**Work instructions:** If a line in the listing below has the string "After", copy it out.

**Supplied records:**

+--

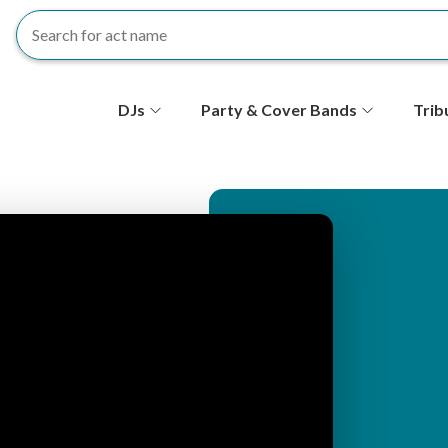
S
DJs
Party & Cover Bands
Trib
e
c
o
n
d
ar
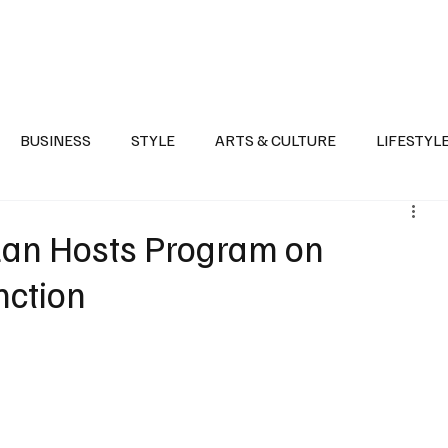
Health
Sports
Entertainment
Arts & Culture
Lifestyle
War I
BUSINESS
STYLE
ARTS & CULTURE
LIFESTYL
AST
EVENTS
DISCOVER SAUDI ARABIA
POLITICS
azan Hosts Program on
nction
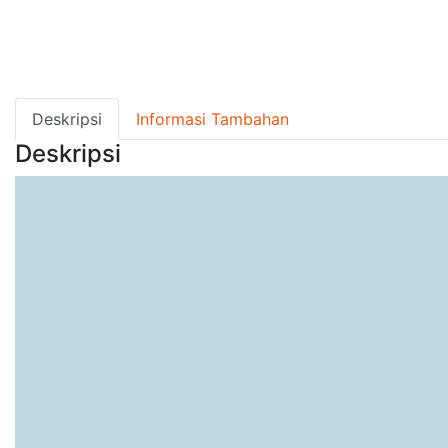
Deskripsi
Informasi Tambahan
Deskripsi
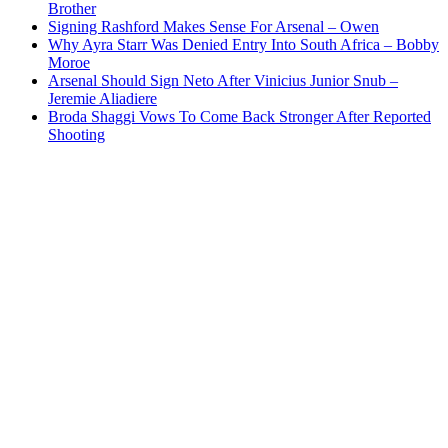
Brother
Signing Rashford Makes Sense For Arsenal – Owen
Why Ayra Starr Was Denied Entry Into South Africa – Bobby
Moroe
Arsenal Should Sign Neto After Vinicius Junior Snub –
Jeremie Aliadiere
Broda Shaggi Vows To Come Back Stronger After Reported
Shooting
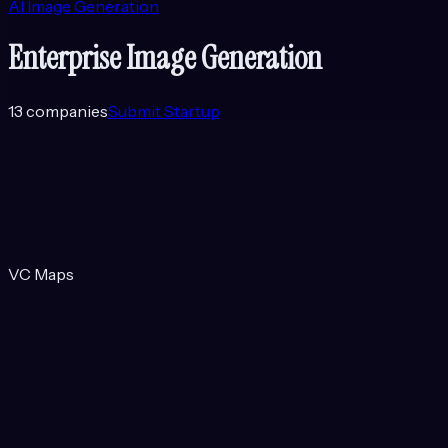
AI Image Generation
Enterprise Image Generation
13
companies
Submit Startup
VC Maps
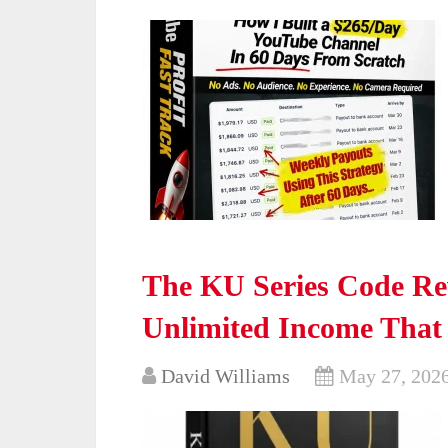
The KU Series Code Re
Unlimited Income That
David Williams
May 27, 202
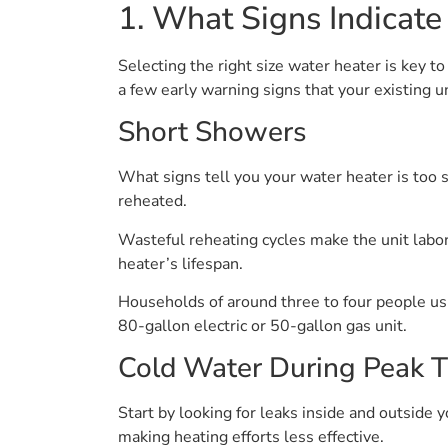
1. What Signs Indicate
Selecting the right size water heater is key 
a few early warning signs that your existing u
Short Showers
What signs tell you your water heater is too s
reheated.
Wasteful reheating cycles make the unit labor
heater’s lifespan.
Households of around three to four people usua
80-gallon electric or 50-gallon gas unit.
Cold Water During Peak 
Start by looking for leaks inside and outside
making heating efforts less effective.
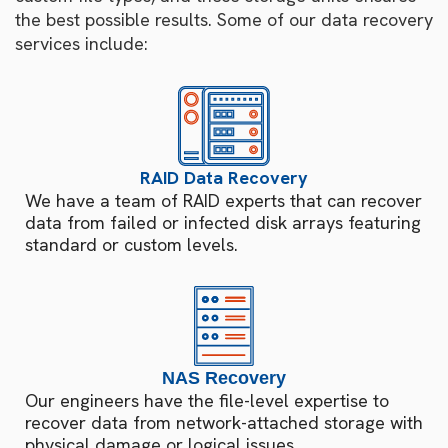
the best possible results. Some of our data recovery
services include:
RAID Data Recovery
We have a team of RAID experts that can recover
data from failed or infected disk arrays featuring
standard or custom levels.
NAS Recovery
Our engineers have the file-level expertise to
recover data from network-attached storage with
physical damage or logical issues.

+--

**Your response:**
Arsenal Should Sign Neto After Vinicius Junior Snub –
Broda Shaggi Vows To Come Back Stronger After Reported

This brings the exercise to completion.